Race and Liberty in America: The Essential Reader (Independent Studies in Political Economy)
University Press of Kentucky, 2009
306 pp., $24.95
Reviewed by Paul Harvey
Inventing a Tradition
This compilation of primary documents, with short introductions by the editor along with an introductory and concluding chapter, is meant for classroom use. University classrooms, Jonathan Bean suggests, are virtual propaganda cells in which brave students who dare to raise any argument from the classical liberal tradition are " 'shut down' in silence" until they have parroted the "correct answers they have found in other discussion readers." This anthology, by contrast, aims to free students to "consider another way of looking at the world."
In my experience, this text actually represents almost exactly how the great majority of my students look at the world. But perhaps I'm the anomaly who somehow has student survivors of the Manchurian treatment administered to them in the academy. Supposing that college classrooms nationwide are sanitized of any germs of classical liberal thought before students are allowed to enter them, let us consider this anthology in the spirit in which it is offered. Appropriate for a classroom, let's start with a pop quiz:
What do the following have in common: Thomas Jefferson, David Walker, Frederick Douglass, William Graham Sumner, Warren Harding, H. L. Mencken, R. C. Hoiles [publisher of the Orange County Register and other newspapers with a libertarian editorial focus], Milton Friedman, Linda Chavez, Martin Luther King, Stephen Carter [the Yale law professor, author of Reflections of an Affirmative Action Baby, and defender of Sonia Sotomayor], and Antonin Scalia? Is it:
A. Little except they all discussed race, and most deplored racism, at some point in their lives, albeit for entirely different reasons and with little or no common philosophical basis otherwise—indeed, often for reasons that contradicted others on this list. Or is it,
B. They were all representatives of the "classical liberal tradition," all believing in and acting on its "fundamental doctrines of individual freedom from government control, the Constitution as a guarantor of freedom, color-blind law, and capitalism," in contradistinction to "left-wing liberalism, with its emphasis on group rights, government power, and hostility to free market capitalism" [and, usually, religious belief].

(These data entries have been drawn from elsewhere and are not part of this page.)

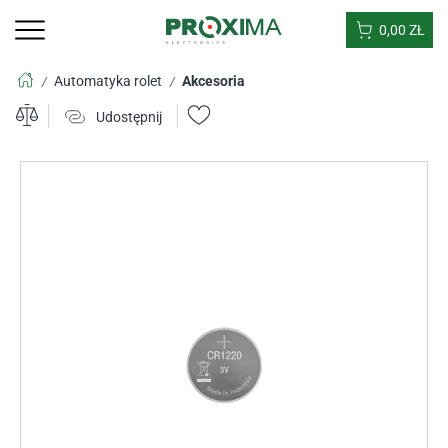
0,00
ZŁ
Automatyka rolet
Akcesoria
/
/
Udostępnij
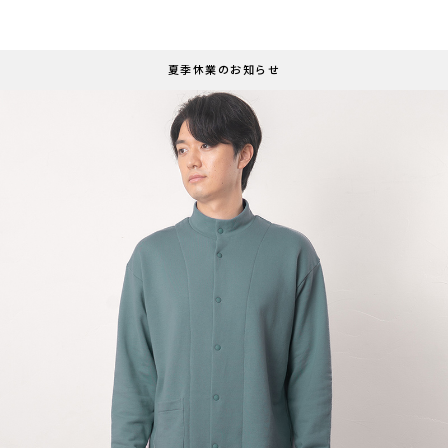
夏季休業のお知らせ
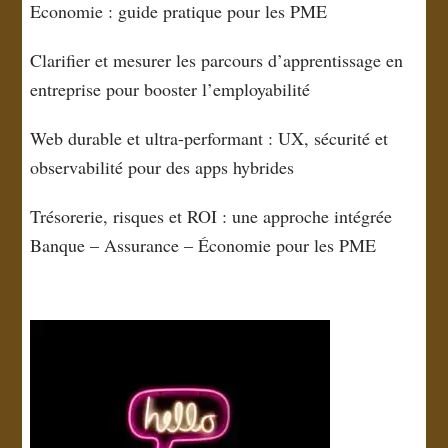
Economie : guide pratique pour les PME
Clarifier et mesurer les parcours d’apprentissage en
entreprise pour booster l’employabilité
Web durable et ultra-performant : UX, sécurité et
observabilité pour des apps hybrides
Trésorerie, risques et ROI : une approche intégrée
Banque – Assurance – Économie pour les PME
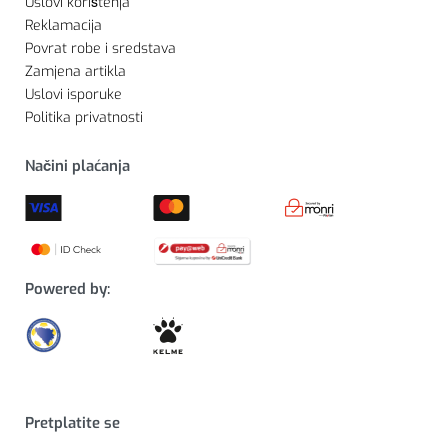
Uslovi korištenja
Reklamacija
Povrat robe i sredstava
Zamjena artikla
Uslovi isporuke
Politika privatnosti
Načini plaćanja
Powered by:
Pretplatite se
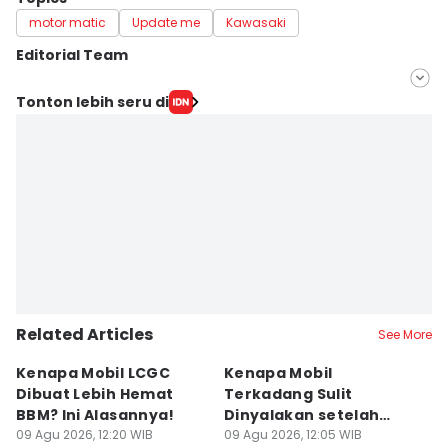
motor matic
Update me
Kawasaki
Editorial Team
Editor
Tonton lebih seru di
Reno Alvin
Editor
Dwi Agustiar
Related Articles
See More
Kenapa Mobil LCGC
Kenapa Mobil
6 
Dibuat Lebih Hemat
Terkadang Sulit
P
BBM? Ini Alasannya!
Dinyalakan setelah
a
09 Agu 2026, 12:20 WIB
Hujan?
09 Agu 2026, 12:05 WIB
09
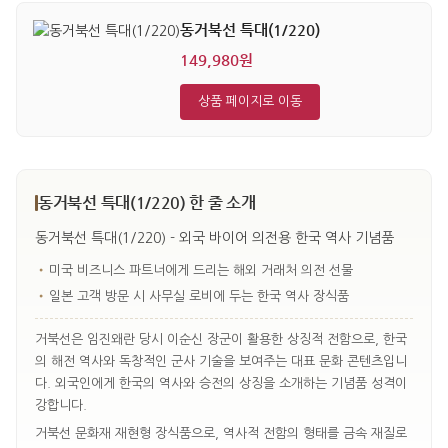
동거북선 특대(1/220)
149,980원
상품 페이지로 이동
동거북선 특대(1/220) 한 줄 소개
동거북선 특대(1/220) - 외국 바이어 의전용 한국 역사 기념품
•
미국 비즈니스 파트너에게 드리는 해외 거래처 의전 선물
•
일본 고객 방문 시 사무실 로비에 두는 한국 역사 장식품
거북선은 임진왜란 당시 이순신 장군이 활용한 상징적 전함으로, 한국
의 해전 역사와 독창적인 군사 기술을 보여주는 대표 문화 콘텐츠입니
다. 외국인에게 한국의 역사와 승전의 상징을 소개하는 기념품 성격이
강합니다.
거북선 문화재 재현형 장식품으로, 역사적 전함의 형태를 금속 재질로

Jonathan Bean's answer, as you probably guessed, is (B), and this collection of primary documents is an argument in defense of the proposition that the classical liberal tradition, because of its hostility to government power and group rights, has been the primary force in forging racial justice and freedom in American history.
My answer is closer to (A). What the author sees as a tradition, I would suggest is more like an imagined community—emphasis on imagined.
Key in assessing this kind of text are the following questions: do the documents selected here cohere in presenting a unified classical liberal tradition that students don't know about, but need to understand in order to comprehend the history of racial equality? Further, does the text present a rich assortment of documents, with appropriately nuanced and historically informed introductions, showing the variety and sheer human complexity of the large topics it addresses?
The answer is no. But before explaining why, a few words about the virtues of the anthology. Perhaps most important, the text resurrects some little-anthologized or relatively forgotten authors, writers, and editors, especially black authors. Students will learn much from contrasting the usual suspects in anthologies of black writing with figures such as the "black Mencken" George Schulyer, the black business tycoon S. B. Fuller, the more contemporary author Anne Wortham, and the religion professor Kelly Miller. All of these (and more, including contemporary columnist Walter Williams and political activist Ward Connerly) get their say here. Likewise for R. C. Hoiles, the important newspaper publisher and founder of Freedom Communications (and owner of my local paper, the Colorado Springs Gazette), who articulated a philosophy that Barry Goldwater later took national. Heroically, Hoiles stood against Japanese internment during World War II when few others did; his critique of FDR's internment policy is reproduced here.
Likewise, the latter part of the text introduces some more complex figures, such as Stanley Crouch and Stephen L. Carter, who in reality don't fit very well into any tradition (as Bean acknowledges with Carter). The book concludes with an editorial jeremiad about our two major political parties, both of which allegedly have caved to "diversity liberalism" (don't tell the Republicans on the Senate Judiciary Committee). Thus, while this is an ideologically driven text, it is not partisan.